Dana moved to take it, but continued to watch Hank. "How is Remy?" She was surprised to see him away from the medlab.

His good cheer wilted a little. "Unchanged. Jean is watching him for the moment. I wanted to get something to eat-and find you."

Dana’s gut tightened instinctively. "Why?"

He frowned lightly and picked up a plate from the stack on the counter. "In all the excitement of your arrival yesterday, I forgot that we have some information about your partner that may shed some light on his whereabouts."

His whereabouts? A cold hand gripped her heart. "What do you mean? Mulder is dead."

Hank paused in the process of transferring a handful of bacon slices to his plate. "Possibly. I’m afraid I can’t give you any definite answers to that. But I do think I can postulate a theory about what happened to him."

Dana stared at him in dismay. Mulder was dead. She’d made the ID herself. She’d gone to the funeral and laid flowers on his coffin. He was dead.

Hank’s bushy brow creased in concern. "Perhaps I should show you."

Dana only nodded, not trusting herself to speak.

Hank led her down to the medlab, and then off into one of the areas she hadn’t seen. She stopped short in the doorway, staring at the body laid out on a high-tech examining table. She turned to Hank.

"I don’t understand."

He smiled briefly and laid a hand on her elbow. "Don’t worry. This isn’t your partner." He drew her toward the table.

Dana didn’t resist. Her thoughts tumbled around inside her head in a dizzying montage as she stared at the lifeless face of the man on the table. It was painful to stand there.
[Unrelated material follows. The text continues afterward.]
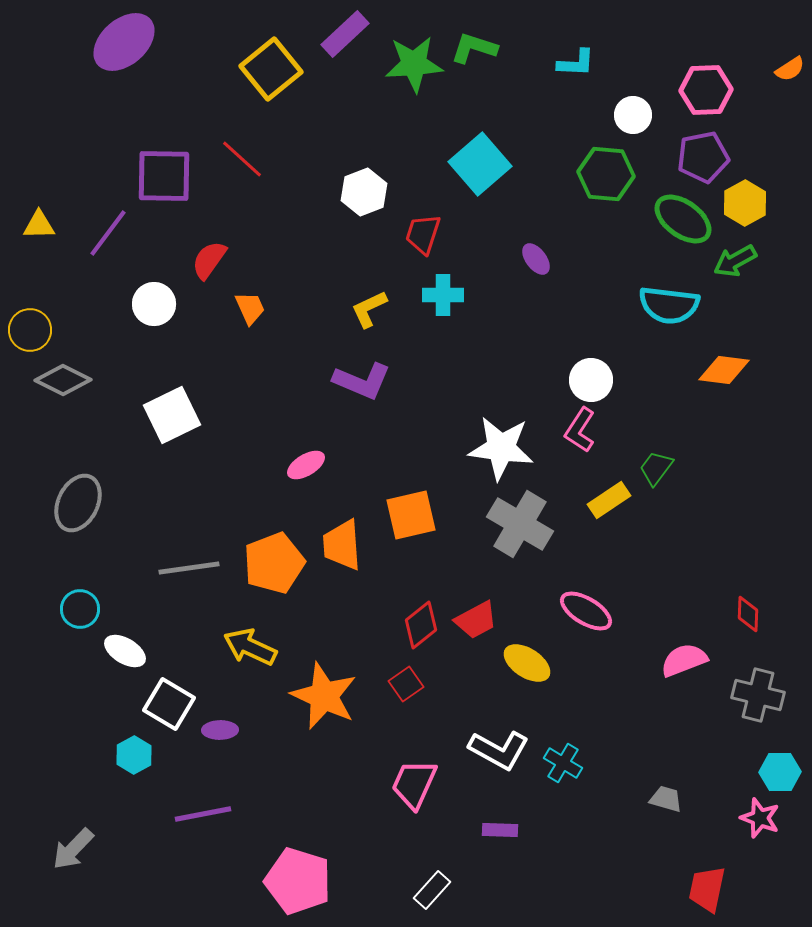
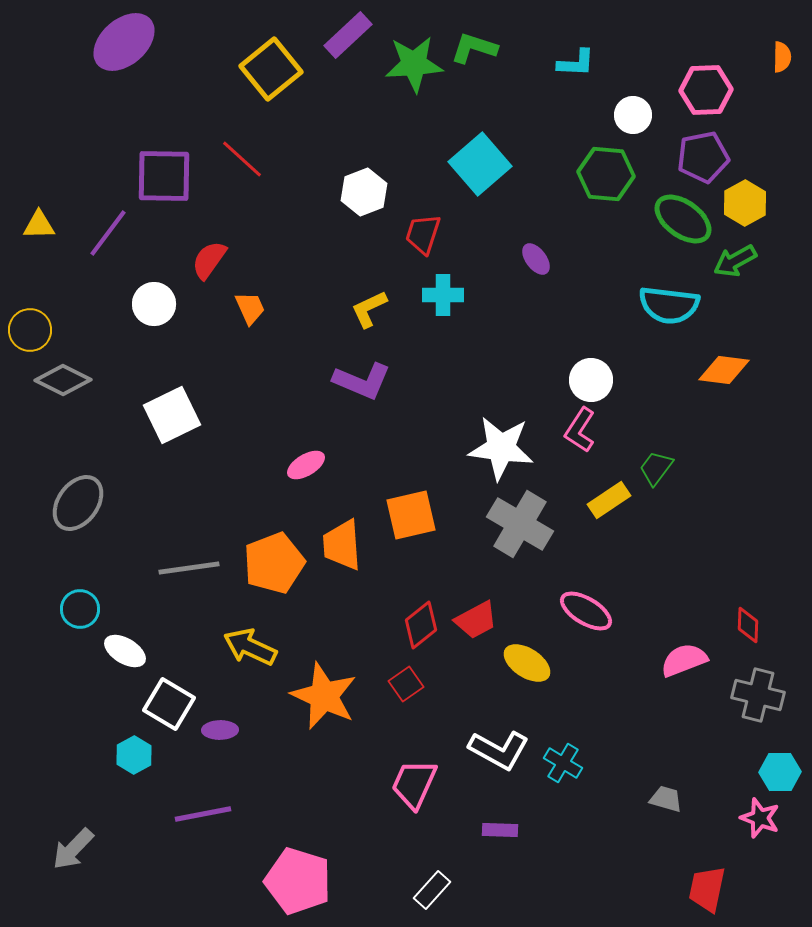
purple rectangle at (345, 34): moved 3 px right, 1 px down
orange semicircle at (790, 69): moved 8 px left, 12 px up; rotated 56 degrees counterclockwise
gray ellipse at (78, 503): rotated 10 degrees clockwise
red diamond at (748, 614): moved 11 px down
Finally, she forced her gaze away from the dead man. "If this isn’t Mulder, who is he?"

"Not who. What."

She gave him a baffled glance. "What?"

Hank nodded and moved to turn on the screen of a nearby computer. "This isn’t actually a human being, despite its appearance. It’s a SHIELD decoy." He waved to the screen, where a familiar image of tissue cells was displayed. "A construct made of real tissue. A clone, if you will."
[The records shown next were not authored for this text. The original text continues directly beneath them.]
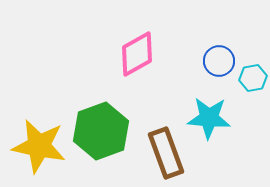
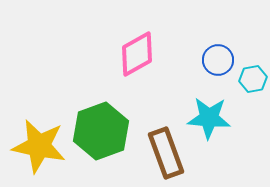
blue circle: moved 1 px left, 1 px up
cyan hexagon: moved 1 px down
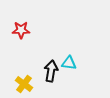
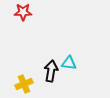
red star: moved 2 px right, 18 px up
yellow cross: rotated 30 degrees clockwise
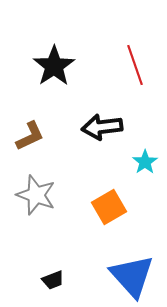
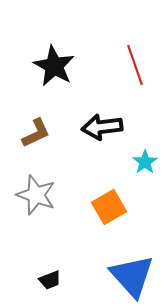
black star: rotated 9 degrees counterclockwise
brown L-shape: moved 6 px right, 3 px up
black trapezoid: moved 3 px left
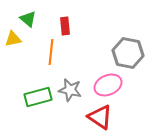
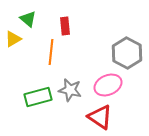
yellow triangle: rotated 18 degrees counterclockwise
gray hexagon: moved 1 px left; rotated 16 degrees clockwise
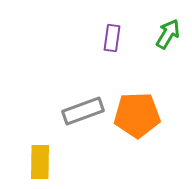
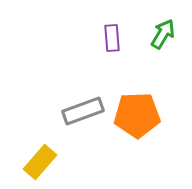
green arrow: moved 5 px left
purple rectangle: rotated 12 degrees counterclockwise
yellow rectangle: rotated 40 degrees clockwise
Dana’s horror at seeing Mulder laid out on the table like that was quickly giving way to curiosity. She bent down to look more closely at the computer. "This is very advanced. I thought that cloning entire human bodies was still several years away."

Hank made a noncommittal sound. "Well, I think the greater question is why someone felt the need to leave this decoy at the crash site."

Dana froze as she remembered what Jean and Remy had told her, and the chain of reasoning fell into place in her head. Why would someone leave this... clone of Mulder at a remote crash site unless they thought that whoever found the wreckage would expect to find him there as well? But why would anyone think that?

She straightened slowly and stared at Hank. Why would anyone think that... unless Mulder was on the plane when it crashed?